The steward’s eyebrows flew up in an expression of astonishment. “Is this all an honored magister of Four Moons House travels with? A satchel and a woman?”

A chilly blast of air huffed over us as a few stray hailstones clattered down.

“I am on a Grand Tour. My coach overturned this morning. It will take days before it can be repaired. Likewise, my servants were injured. I left them behind with the coach and driver and came ahead myself with my wife to have a hope of acceptable accommodation and some manner of edible food. Really, the fare at the mage House hostels in this part of the world is unpalatable. I had heard that the magnificence of the architecture and the lavishness of the table fare at the mage Houses in old Roman territory were beyond description, but I admit myself sorely disappointed in what I have so far experienced.”

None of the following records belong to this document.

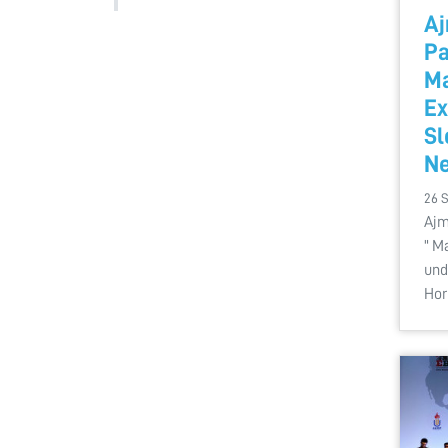
Aj
Pa
Ma
Ex
Sl
Ne
26 
Ajm
" M
und
Hor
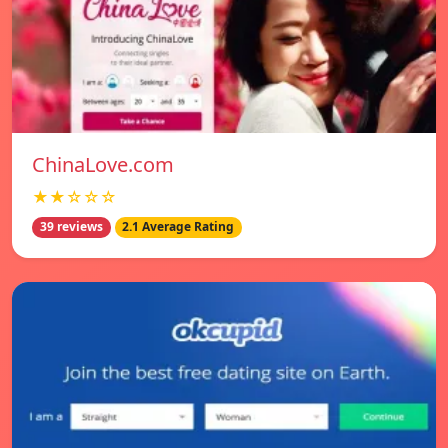
ChinaLove.com
★★☆☆☆
39 reviews
2.1 Average Rating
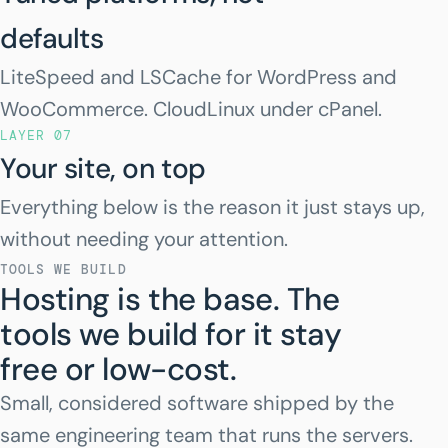
defaults
LiteSpeed and LSCache for WordPress and
WooCommerce. CloudLinux under cPanel.
LAYER 07
Your site, on top
Everything below is the reason it just stays up,
without needing your attention.
TOOLS WE BUILD
Hosting is the base. The
tools we build for it stay
free or low-cost.
Small, considered software shipped by the
same engineering team that runs the servers.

Here stood the Andevai I had first known and loathed!

The steward’s stare made my neck prickle. “Ah, of course. This way, Magister.”

He ushered us into an antechamber furnished with plain wooden benches and a set of tapestries depicting the diaspora from the Mali Empire. A heavyset woman in an indigo robe offered us water in the traditional way.

“Magister, you must be purified through water.” She indicated that Vai should go with the steward. “I will myself attend you, Maestra.”

The House had splendid baths in the Roman style, split into a men’s and a women’s half just as they had been at the gatehouse of Four Moons House.

“Tell me what happened,” she said after I immersed myself.

We had deposited Bee and Rory and our luggage at a modest hostel at the edge of town and sent the carriage back to Sala, but naturally I was not going to tell her any of that.

“It was so frightfully rough to be tumbled in such a vile manner. And I had to leave all my gowns behind.” I simpered into a digression on why I preferred wool challis to damask that soon caused her expression to glaze over in a satisfactory manner.

Servants brought clean underthings and a shapely gown with a shawl. In this pleasing garb I was escorted to a parlor fitted with low couches. Attendants brought a tea tray with tiny almond cakes and jellied berries. Vai was shown in, and we were left alone. He wore the same dash jacket he had arrived in, although it needed to be cleaned and pressed.

“Did they not offer you a change of clothes?” I asked.

“Nothing I could lower myself to wear,” he said in a combative tone.

Refusing the bait, I reclined on the cushions and drank three cups of tea and ate four almond cakes and all of the jellied berries while Vai glared over the bare branches of a winter courtyard as if his gaze had ripped the leaves from the shrubs. The way he tapped a drumbeat on his thigh was a sure sign he was churning with restlessly unpleasant thoughts.

“Vai, you need not use that expression when there is only me here to see for I can assure you it no longer intimidates me although it does make me want to bite you. And not in an amorous way.”